BAKED APPLE SAUCE.—
Core very nicely as many fine juicy apples as will fill a large baking-pan. All coring of apples should be done with a tin cover. This you can buy at a tinman's for a quarter dollar, and it is invaluable for the purpose. After coring the apples, pare them smooth and evenly. Put a large table-spoonful of cold water in the bottom of the baking-pan, and then put in the apples first, filling, with fine brown sugar, the hole from whence the core was taken out. To have them very nice, add some grated lemon-peel, or some rose-water. Set the pan into an oven, (not too hot,) close the oven, and bake till the apples are all broken and can be easily mashed. This way of making apple sauce, by baking in a close oven, will be found far superior to boiling or stewing them. They require no more water than is barely sufficient to give them a start at the bottom.
The flavoring (sugar, lemon, or rose,) may be deferred till the apples are baked, taken out of the oven and mashed. Then mix it in while hot.

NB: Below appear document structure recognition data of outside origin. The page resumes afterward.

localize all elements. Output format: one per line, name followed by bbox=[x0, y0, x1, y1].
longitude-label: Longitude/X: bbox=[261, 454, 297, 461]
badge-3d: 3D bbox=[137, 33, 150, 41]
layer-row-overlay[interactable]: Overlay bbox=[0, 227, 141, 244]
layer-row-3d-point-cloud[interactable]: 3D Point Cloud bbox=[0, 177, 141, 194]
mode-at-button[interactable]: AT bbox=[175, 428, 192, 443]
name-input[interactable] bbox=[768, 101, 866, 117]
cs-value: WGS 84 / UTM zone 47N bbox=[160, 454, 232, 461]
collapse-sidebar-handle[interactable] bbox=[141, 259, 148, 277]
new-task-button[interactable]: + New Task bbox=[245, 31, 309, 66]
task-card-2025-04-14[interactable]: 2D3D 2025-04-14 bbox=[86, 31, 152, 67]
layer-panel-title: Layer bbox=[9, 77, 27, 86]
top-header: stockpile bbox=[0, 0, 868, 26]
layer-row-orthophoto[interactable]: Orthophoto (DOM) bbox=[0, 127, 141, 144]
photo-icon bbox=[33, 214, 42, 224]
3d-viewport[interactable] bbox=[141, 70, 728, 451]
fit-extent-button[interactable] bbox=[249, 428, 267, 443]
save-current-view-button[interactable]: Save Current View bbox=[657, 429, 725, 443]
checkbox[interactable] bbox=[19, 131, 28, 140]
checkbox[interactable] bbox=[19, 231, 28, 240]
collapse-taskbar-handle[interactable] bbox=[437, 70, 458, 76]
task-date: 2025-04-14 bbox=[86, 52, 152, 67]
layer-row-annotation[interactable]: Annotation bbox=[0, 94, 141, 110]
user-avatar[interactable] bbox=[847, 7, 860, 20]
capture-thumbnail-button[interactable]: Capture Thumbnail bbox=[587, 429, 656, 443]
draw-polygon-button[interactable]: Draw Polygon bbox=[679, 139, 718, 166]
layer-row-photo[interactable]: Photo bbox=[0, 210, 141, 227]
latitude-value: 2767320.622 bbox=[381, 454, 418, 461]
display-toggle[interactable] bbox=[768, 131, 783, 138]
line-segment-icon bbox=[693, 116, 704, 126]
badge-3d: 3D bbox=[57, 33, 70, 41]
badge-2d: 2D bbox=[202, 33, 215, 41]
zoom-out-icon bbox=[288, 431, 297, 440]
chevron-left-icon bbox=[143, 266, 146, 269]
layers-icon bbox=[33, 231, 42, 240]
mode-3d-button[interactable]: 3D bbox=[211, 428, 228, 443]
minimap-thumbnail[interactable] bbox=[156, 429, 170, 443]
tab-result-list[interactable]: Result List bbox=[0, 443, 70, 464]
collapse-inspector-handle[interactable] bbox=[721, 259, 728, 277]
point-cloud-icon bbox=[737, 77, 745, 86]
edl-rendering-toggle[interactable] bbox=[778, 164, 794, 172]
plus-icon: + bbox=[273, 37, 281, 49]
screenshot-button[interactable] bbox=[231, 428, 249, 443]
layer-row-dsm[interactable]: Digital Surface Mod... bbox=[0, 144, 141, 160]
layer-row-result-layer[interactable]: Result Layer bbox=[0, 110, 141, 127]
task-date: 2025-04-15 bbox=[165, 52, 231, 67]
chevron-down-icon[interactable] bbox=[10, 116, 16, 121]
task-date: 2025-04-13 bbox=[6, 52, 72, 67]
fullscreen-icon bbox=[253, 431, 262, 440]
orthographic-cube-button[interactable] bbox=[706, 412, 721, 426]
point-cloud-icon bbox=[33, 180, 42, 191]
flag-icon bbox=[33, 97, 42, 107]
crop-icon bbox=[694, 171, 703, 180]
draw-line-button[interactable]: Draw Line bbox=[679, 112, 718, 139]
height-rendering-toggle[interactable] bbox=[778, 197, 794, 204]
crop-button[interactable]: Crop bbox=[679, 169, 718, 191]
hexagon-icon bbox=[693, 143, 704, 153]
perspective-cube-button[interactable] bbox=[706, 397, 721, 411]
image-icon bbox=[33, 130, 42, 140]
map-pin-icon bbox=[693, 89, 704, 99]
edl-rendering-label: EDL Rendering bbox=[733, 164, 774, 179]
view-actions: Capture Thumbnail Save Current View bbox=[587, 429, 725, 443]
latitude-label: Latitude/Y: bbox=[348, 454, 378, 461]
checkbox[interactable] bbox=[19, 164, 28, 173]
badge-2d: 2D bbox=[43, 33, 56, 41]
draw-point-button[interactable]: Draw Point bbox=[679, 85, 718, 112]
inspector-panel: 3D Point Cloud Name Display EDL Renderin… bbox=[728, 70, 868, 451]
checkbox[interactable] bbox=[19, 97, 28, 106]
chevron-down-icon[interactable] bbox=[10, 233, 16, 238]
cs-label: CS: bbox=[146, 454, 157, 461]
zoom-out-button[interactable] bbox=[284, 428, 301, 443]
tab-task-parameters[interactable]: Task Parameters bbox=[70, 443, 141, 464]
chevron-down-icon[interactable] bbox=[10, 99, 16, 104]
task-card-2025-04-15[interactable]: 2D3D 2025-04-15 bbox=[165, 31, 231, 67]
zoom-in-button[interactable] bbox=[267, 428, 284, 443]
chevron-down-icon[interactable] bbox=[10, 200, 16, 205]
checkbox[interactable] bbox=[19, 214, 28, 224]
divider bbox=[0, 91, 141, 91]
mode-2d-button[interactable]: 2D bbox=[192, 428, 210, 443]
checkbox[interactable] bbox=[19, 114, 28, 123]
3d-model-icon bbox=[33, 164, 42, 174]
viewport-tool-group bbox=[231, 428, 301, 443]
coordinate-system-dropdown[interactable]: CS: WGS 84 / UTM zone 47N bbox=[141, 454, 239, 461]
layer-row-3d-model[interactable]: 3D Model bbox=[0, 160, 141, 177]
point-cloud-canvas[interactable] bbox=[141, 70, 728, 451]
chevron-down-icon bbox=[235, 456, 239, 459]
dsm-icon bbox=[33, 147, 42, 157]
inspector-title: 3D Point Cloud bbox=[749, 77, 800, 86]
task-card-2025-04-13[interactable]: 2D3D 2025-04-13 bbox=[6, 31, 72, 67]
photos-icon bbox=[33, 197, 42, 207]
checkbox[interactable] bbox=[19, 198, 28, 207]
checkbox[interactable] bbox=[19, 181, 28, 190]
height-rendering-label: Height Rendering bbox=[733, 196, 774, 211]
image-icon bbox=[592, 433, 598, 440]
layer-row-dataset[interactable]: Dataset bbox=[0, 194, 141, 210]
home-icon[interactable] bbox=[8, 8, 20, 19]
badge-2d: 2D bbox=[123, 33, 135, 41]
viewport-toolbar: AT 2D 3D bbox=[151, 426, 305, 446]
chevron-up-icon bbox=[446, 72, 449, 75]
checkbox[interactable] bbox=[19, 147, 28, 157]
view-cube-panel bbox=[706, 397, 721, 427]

Boiled apple sauce is usually spoiled with too much water, rendering it the consistence of thin pap, weak, washy, and mean.
GOOSEBERRY SAUCE.—
Get fine full-grown green gooseberries. Pick them over, and top and tail them. Wash them in a cullender or sieve through two waters. Put them into an enameled stew-pan, with only the water remaining on them after washing, and no sugar till after they are stewed to a mash, and taken from the fire. Then while hot, stir in brown sugar enough to make them very sweet. Serve them up cold. For company, before they are sweetened, press them through a sieve, using only the pulp. Then add the sugar; and mould the whole in a form.